My son has this wonderful analogy. In [the 1944 movie] "To Have or Have Not," Bacall and Bogie are in this scene together up in the hotel room. And at one point she says, "I know, Steve. You don't give a hoop what I do. But when I do it, you get mad." There it is.

On the importance of coalitions:

It's always better to act in coalition with other states that share your views. It's better materially, but it's also very much better spiritually. We should always aim for that. However, we can't thoroughly control that. There's no way to conduct your foreign policy based on gaining the friendliness of other states.

This action [with Iraq] in one way or another is typical of what happened all through the cold war. Time and again, our allies dragged their feet and were frightened by things that we did or wanted to do. And the only way things worked was when we listened to them, I hope courteously, and then went ahead and said OK, we hear you, but now this is what we feel we have to do; we welcome your help if you feel you can give it to us. And they usually did.

Imagine the situation in the '30s: The United States is not what it was, but [suppose] it has the power and has the will to see to it that Hitler doesn't conquer Europe. Boy, we would have run into a lot of trouble from the British and French governments, which were so decadent and so appeasement-minded. And yet that would have been the thing to do.

On the possibility of successful regime change:

It is instructive to look to the fate of Nazi Germany and militaristic Japan after World War II. It took, first of all, an occupation and the clear demonstration that they'd been defeated. That's a very important first step to [implementing] change in an ugly regime.

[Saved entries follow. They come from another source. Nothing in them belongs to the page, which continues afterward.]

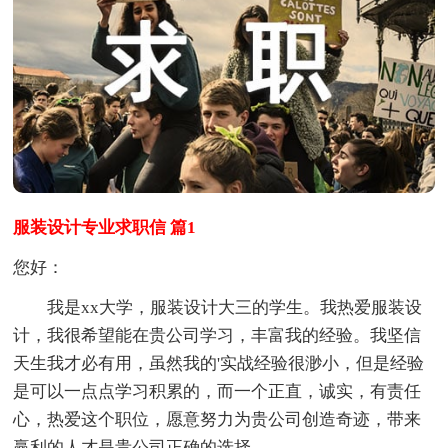
服装设计专业求职信 篇1
您好：
我是xx大学，服装设计大三的学生。我热爱服装设
计，我很希望能在贵公司学习，丰富我的经验。我坚信
天生我才必有用，虽然我的'实战经验很渺小，但是经验
是可以一点点学习积累的，而一个正直，诚实，有责任
心，热爱这个职位，愿意努力为贵公司创造奇迹，带来
赢利的人才是贵公司正确的选择。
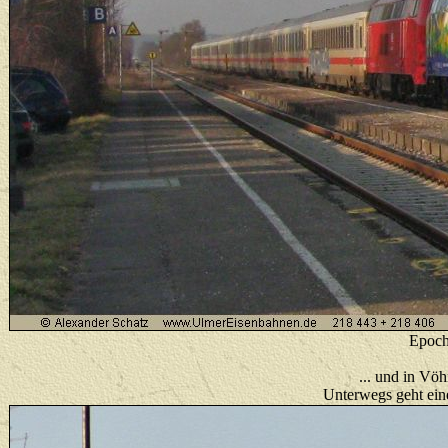
Epoch
... und in Vö
U
nterwegs geht ein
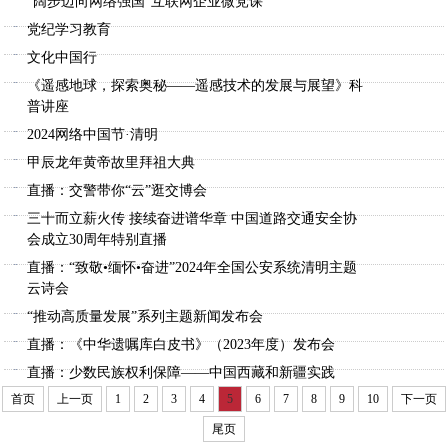
“阔步迈向网络强国”互联网企业微党课
党纪学习教育
文化中国行
《遥感地球，探索奥秘——遥感技术的发展与展望》科
普讲座
2024网络中国节·清明
甲辰龙年黄帝故里拜祖大典
直播：交警带你“云”逛交博会
三十而立薪火传 接续奋进谱华章 中国道路交通安全协
会成立30周年特别直播
直播：“致敬•缅怀•奋进”2024年全国公安系统清明主题
云诗会
“推动高质量发展”系列主题新闻发布会
直播：《中华遗嘱库白皮书》（2023年度）发布会
直播：少数民族权利保障——中国西藏和新疆实践
首页
上一页
1
2
3
4
5
6
7
8
9
10
下一页
尾页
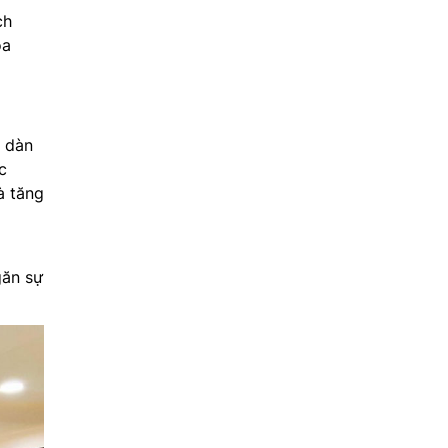
ch
òa
 dàn
c
à tăng
găn sự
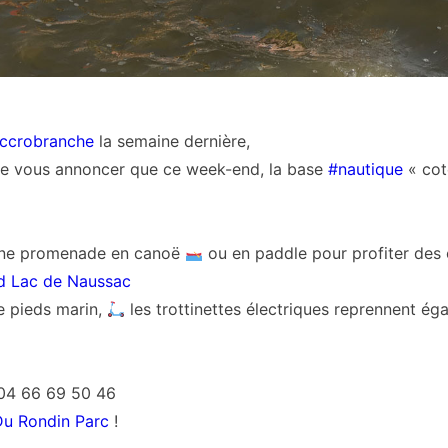
ccrobranche
la semaine dernière,
de vous annoncer que ce week-end, la base
#
nautique
« cot
une promenade en canoë
ou en paddle pour profiter des 
d Lac de Naussac
le pieds marin,
les trottinettes électriques reprennent ég
 04 66 69 50 46
Du Rondin Parc
!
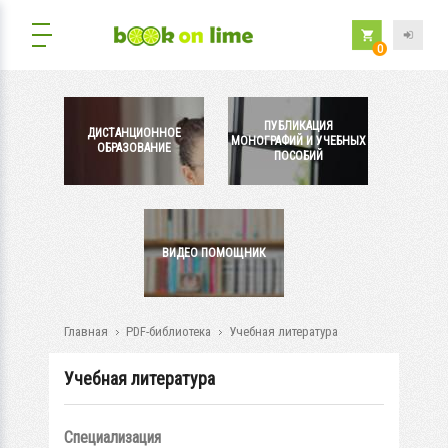
0
ПУБЛИКАЦИЯ
ДИСТАНЦИОННОЕ
МОНОГРАФИЙ И УЧЕБНЫХ
ОБРАЗОВАНИЕ
ПОСОБИЙ
ВИДЕО ПОМОЩНИК
Главная
PDF-библиотека
Учебная литература
Учебная литература
Специализация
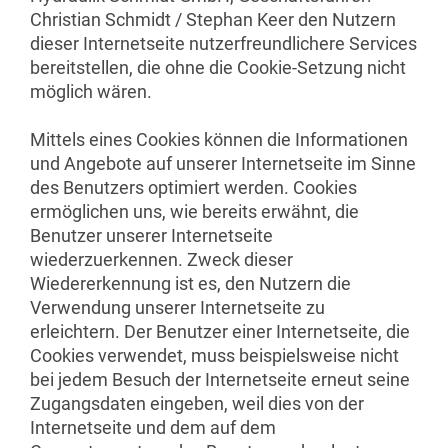
Christian Schmidt / Stephan Keer den Nutzern
dieser Internetseite nutzerfreundlichere Services
bereitstellen, die ohne die Cookie-Setzung nicht
möglich wären.
Mittels eines Cookies können die Informationen
und Angebote auf unserer Internetseite im Sinne
des Benutzers optimiert werden. Cookies
ermöglichen uns, wie bereits erwähnt, die
Benutzer unserer Internetseite
wiederzuerkennen. Zweck dieser
Wiedererkennung ist es, den Nutzern die
Verwendung unserer Internetseite zu
erleichtern. Der Benutzer einer Internetseite, die
Cookies verwendet, muss beispielsweise nicht
bei jedem Besuch der Internetseite erneut seine
Zugangsdaten eingeben, weil dies von der
Internetseite und dem auf dem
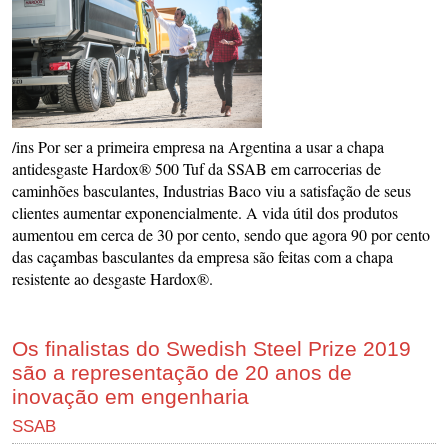
/ins Por ser a primeira empresa na Argentina a usar a chapa
antidesgaste Hardox® 500 Tuf da SSAB em carrocerias de
caminhões basculantes, Industrias Baco viu a satisfação de seus
clientes aumentar exponencialmente. A vida útil dos produtos
aumentou em cerca de 30 por cento, sendo que agora 90 por cento
das caçambas basculantes da empresa são feitas com a chapa
resistente ao desgaste Hardox®.
Os finalistas do Swedish Steel Prize 2019
são a representação de 20 anos de
inovação em engenharia
SSAB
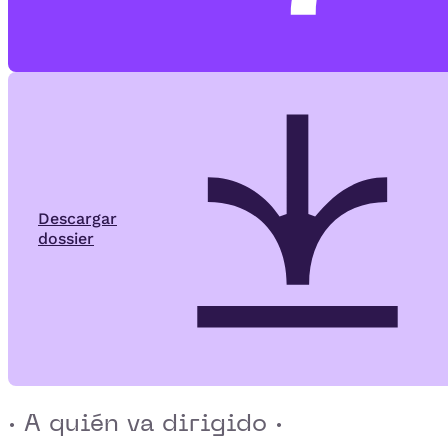
Descargar
dossier
· A quién va dirigido ·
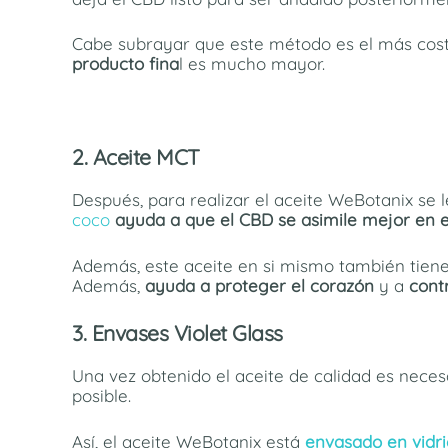
Cabe subrayar que este método es el más cos
producto fina
l es mucho mayor.
2. Aceite MCT
Después, para realizar el aceite WeBotanix se
coco
ayuda a que el CBD se asimile mejor en e
Además, este aceite en si mismo también tien
Además,
ayuda a proteger el corazón
y a
contr
3. Envases Violet Glass
Una vez obtenido el aceite de calidad es neces
posible.
Así, el aceite WeBotanix está
envasado en vid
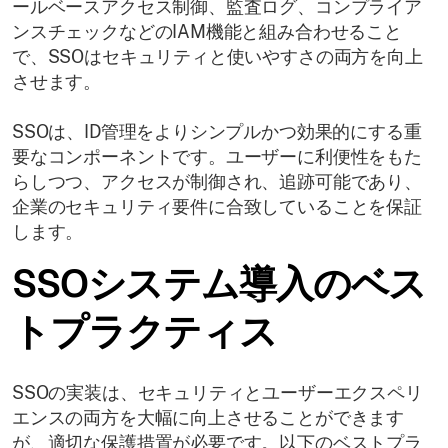
ールベースアクセス制御、監査ログ、コンプライア
ンスチェックなどのIAM機能と組み合わせること
で、SSOはセキュリティと使いやすさの両方を向上
させます。
SSOは、ID管理をよりシンプルかつ効果的にする重
要なコンポーネントです。ユーザーに利便性をもた
らしつつ、アクセスが制御され、追跡可能であり、
企業のセキュリティ要件に合致していることを保証
します。
SSOシステム導入のベス
トプラクティス
SSOの実装は、セキュリティとユーザーエクスペリ
エンスの両方を大幅に向上させることができます
が、適切な保護措置が必要です。以下のベストプラ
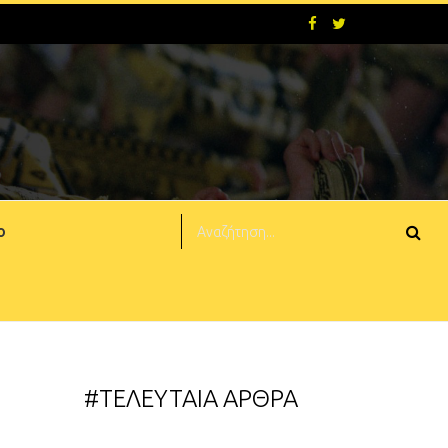
ο
#ΤΕΛΕΥΤΑΙΑ ΑΡΘΡΑ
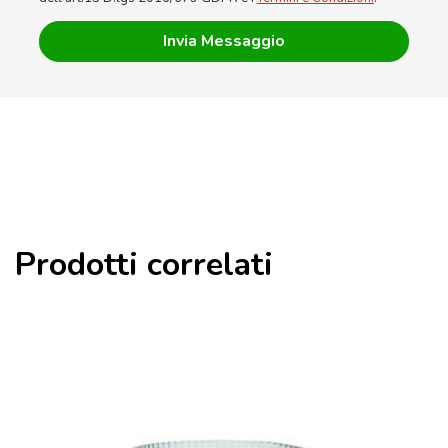
Prodotti correlati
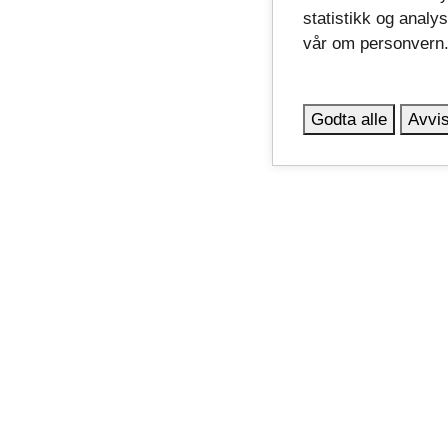
statistikk og analy
vår om personvern
Godta alle
Avvis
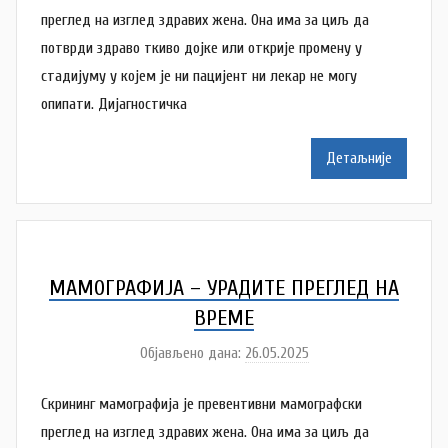
о
преглед на изглед здравих жена. Она има за циљ да
c
р
потврди здраво ткиво дојке или открије промену у
N
стадијуму у којем је ни пацијент ни лекар не могу
a
опипати. Дијагностичка
t
a
Детаљније
š
a
Š
u
t
МАМОГРАФИЈА – УРАДИТЕ ПРЕГЛЕД НА
a
ВРЕМЕ
n
Објављено дана:
26.05.2025
а
o
у
v
Скрининг мамографија је превентивни мамографски
т
a
о
преглед на изглед здравих жена. Она има за циљ да
c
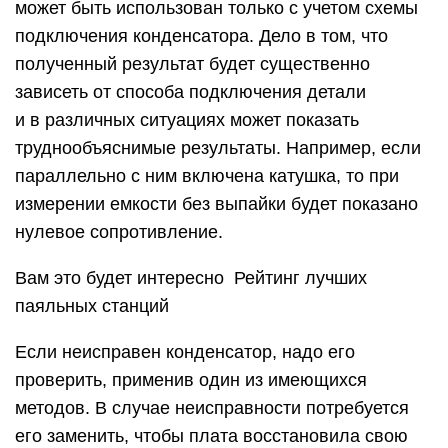
может быть использован только с учетом схемы
подключения конденсатора. Дело в том, что
полученный результат будет существенно
зависеть от способа подключения детали
и в различных ситуациях может показать
труднообъяснимые результаты. Например, если
параллельно с ним включена катушка, то при
измерении емкости без выпайки будет показано
нулевое сопротивление.
Вам это будет интересно Рейтинг лучших
паяльных станций
Если неисправен конденсатор, надо его
проверить, применив один из имеющихся
методов. В случае неисправности потребуется
его заменить, чтобы плата восстановила свою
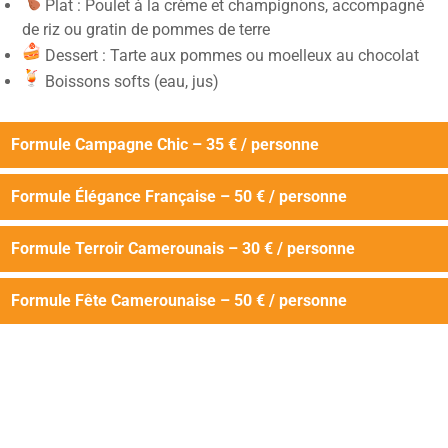
Plat : Poulet à la crème et champignons, accompagné
de riz ou gratin de pommes de terre
Dessert : Tarte aux pommes ou moelleux au chocolat
Boissons softs (eau, jus)
Formule Campagne Chic – 35 € / personne
Formule Élégance Française – 50 € / personne
Formule Terroir Camerounais – 30 € / personne
Formule Fête Camerounaise – 50 € / personne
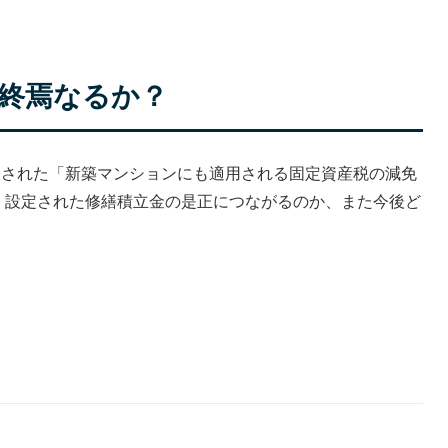
終焉なるか？
発表された「新築マンションにも適用される固定資産税の減免
く設定された修繕積立金の是正につながるのか、また今後ど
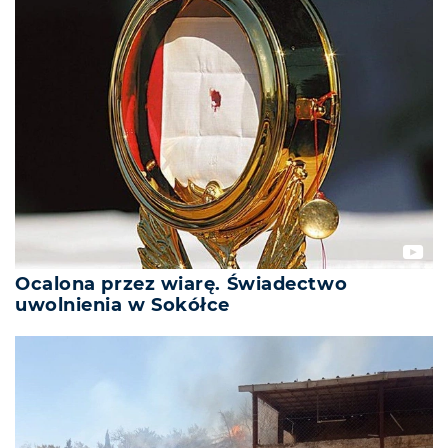
Ocalona przez wiarę. Świadectwo
uwolnienia w Sokółce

Then it took the United States fundamentally insisting that there should be democratic regimes in their place.... It seems to me some such outcome is possible [with Iraq]. But it will require the same kind of serious commitment.

On the United States using too much restraint:

Over and over again [the US has erred on the side of restraint.] There's a case to be made that we were late in World War I – that the world would have been a better place if we had come in the first time they started sinking our ships. Then World War II is a classic. Korea is another classic. Iraq is another case where we did that. I think we could have avoided war in every one of those cases.

On how to preserve peace:

Peace does not keep itself. That simple truth has not been digested by most people. They think of peace as kind of a negative thing – if you don't make war, you have peace. Wrong.

War is one of your most common experiences in the history of human beings. Periods of extended peace are very rare. They happen when the states with the greatest interest in peace also have the preponderant power, and the willingness to use it to preserve peace.

That means you have to be just as active and just as involved and just as willing to make sacrifices in peacetime as you are in war.